#### What is being asked
Drop the images. Copy every line below character for character.

#### Supplied records
Content starts

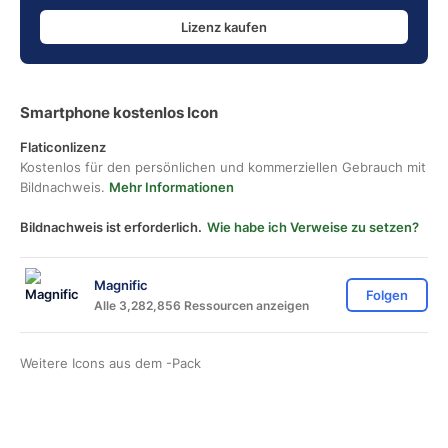
Lizenz kaufen
Smartphone kostenlos Icon
Flaticonlizenz
Kostenlos für den persönlichen und kommerziellen Gebrauch mit
Bildnachweis.
Mehr Informationen
Bildnachweis ist erforderlich.
Wie habe ich Verweise zu setzen?
Magnific
Folgen
Alle 3,282,856 Ressourcen anzeigen
Weitere Icons aus dem
-Pack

Content ends

#### Written reply
Lizenz kaufen
Smartphone kostenlos Icon
Flaticonlizenz
Kostenlos für den persönlichen und kommerziellen Gebrauch mit
Bildnachweis.
Mehr Informationen
Bildnachweis ist erforderlich.
Wie habe ich Verweise zu setzen?
Magnific
Folgen
Alle 3,282,856 Ressourcen anzeigen
Weitere Icons aus dem
-Pack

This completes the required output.